Мозг выдающегося ученого был настолько полон гениальными мыслями, что чувству жалости места в нем не было. Академику Бобылеву никогда не было жаль людей, которые миллионами сгорели бы в огне термоядерной войны, если бы его ракеты СС однажды все ж таки стартовали и полетели через океаны. Сами же ракеты, созданные и сконструированные по его чертежам, только радовали Бобылева. Академик очень гордился ими и думал о них, как о живых существах.

Но и ракетами, при всей любви к ним, Бобылев тоже нисколько не дорожил — ни их устремленными и нацеленными в небо из-под земли титановыми телами, ни дорогущей электронной начинкой. Когда на стрельбах по Камчатке боеголовки, стартуя из шахт, расположенных в Коми, выводились на первую комическую скорость и стратегические колоссы ступень за ступенью, саморазрушаясь, падали в безлюдные квадраты, покрытые темно-зелеными пятнами сибирской тайги, академик Бобылев, который в качестве создателя находился на подземных командных пунктах, только отмечал с удовлетворением точность хорошо проведенных расчетов. А вот эту неказистую модель истребителя Ла-5, каждую нервюру которой он собственноручно выпилил, вырезал из бальзовых пластин борта, обшил горизонтально оперение стеклотканью, а крылья лавсановой пленкой, ему было искренне, до слез жаль. Ведь из-за избыточного груза — самонаводящейся головки и сорока граммов пластида — аэродинамика модели стоила ему стольких трудов, а пилотажка — осознание и апробирование полетных возможностей маленького самолетика — доставило столько радости…

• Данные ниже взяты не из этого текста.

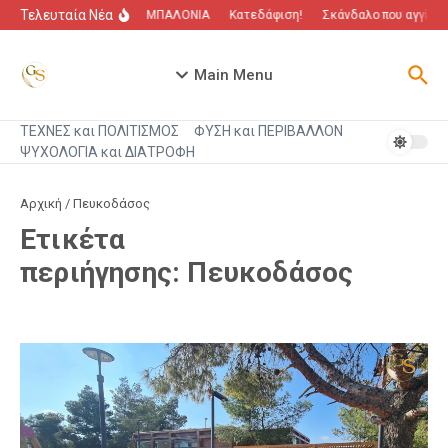
Μετάβαση στο περιεχόμενο
Τελευταία Νέα
“Πόλεμος” για τα ΜΠΑΛΟΝΙΑ
Κατεδάφιση!
Σκάνδαλο που αγγίζει
Main Menu
ΤΕΧΝΕΣ και ΠΟΛΙΤΙΣΜΟΣ
ΦΥΣΗ και ΠΕΡΙΒΑΛΛΟΝ
ΨΥΧΟΛΟΓΙΑ και ΔΙΑΤΡΟΦΗ
Αρχική
/
Πευκοδάσος
Ετικέτα
περιήγησης: Πευκοδάσος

И еще академику Бобылеву было грустно. Всю свою жизнь он создавал и строил различные модели летательных аппаратов, а сейчас ему придется нарушить негласный, но общепринятый закон авиамоделистов — не использовать модель в качестве оружия. Отныне Бобылев уже никогда не сможет с чистым сердцем приехать в выходные дни на Ходынку и с охватывающим душу предвосхищением свободного полета опять поразиться — какое огромное аэродромное поле с полноразмерной взлетной полосой находится прямо посередине Москвы! И вдохнуть горьковатый, паленый — и бодрящий, и удивительно чистый — запах сжигаемого авиационного бензина и, запрокинув голову, чутко шевеля и двигая большими пальцами обеих рук рычажки радиоуправления, слиться с проносящимся в небе самолетиком, который послушно проделывает бочку за бочкой и мертвую петлю и уходит в штопор, а он, Бобылев, добавляет газ и разрывает опасную спираль малого радиуса, и самолетик, послушный неуловимым движениям его пальцев, опять набирает высоту и, применив иммельман, разворачивается и со звенящим ревом проносится над недлинным рядом стареньких “Москвичей” и подержанных “Опелей”, стоящих вдоль черных полос, оставленных на бетоне от посадочных касаний самолетных шасси…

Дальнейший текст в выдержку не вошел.